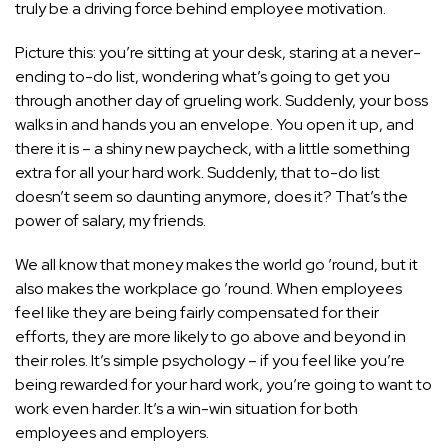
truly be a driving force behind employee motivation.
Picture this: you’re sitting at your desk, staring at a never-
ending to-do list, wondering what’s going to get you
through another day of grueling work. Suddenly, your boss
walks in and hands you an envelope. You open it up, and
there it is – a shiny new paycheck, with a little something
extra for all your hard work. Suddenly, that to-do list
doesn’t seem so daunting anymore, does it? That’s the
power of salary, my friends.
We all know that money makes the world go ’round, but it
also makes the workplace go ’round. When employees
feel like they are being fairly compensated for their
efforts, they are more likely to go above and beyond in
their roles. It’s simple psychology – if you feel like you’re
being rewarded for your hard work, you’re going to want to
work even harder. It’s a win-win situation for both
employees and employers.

■ ■ ■ ■

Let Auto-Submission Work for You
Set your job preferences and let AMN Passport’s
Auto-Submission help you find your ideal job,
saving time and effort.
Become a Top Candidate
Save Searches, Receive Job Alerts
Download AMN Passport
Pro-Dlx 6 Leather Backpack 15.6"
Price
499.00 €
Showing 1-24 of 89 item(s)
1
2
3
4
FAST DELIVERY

■ ■ ■ ■

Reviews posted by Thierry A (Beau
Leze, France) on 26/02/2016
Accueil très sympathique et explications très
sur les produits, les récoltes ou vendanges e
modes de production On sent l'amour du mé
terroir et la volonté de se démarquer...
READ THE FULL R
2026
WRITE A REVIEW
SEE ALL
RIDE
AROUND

■ ■ ■ ■

> [Problem]: Beginning with the line containing "truly be a driving" in the material above, copy every line exactly until you have copied the line containing "efforts, they are".

> [Output]:
truly be a driving force behind employee motivation.
Picture this: you’re sitting at your desk, staring at a never-
ending to-do list, wondering what’s going to get you
through another day of grueling work. Suddenly, your boss
walks in and hands you an envelope. You open it up, and
there it is – a shiny new paycheck, with a little something
extra for all your hard work. Suddenly, that to-do list
doesn’t seem so daunting anymore, does it? That’s the
power of salary, my friends.
We all know that money makes the world go ’round, but it
also makes the workplace go ’round. When employees
feel like they are being fairly compensated for their
efforts, they are more likely to go above and beyond in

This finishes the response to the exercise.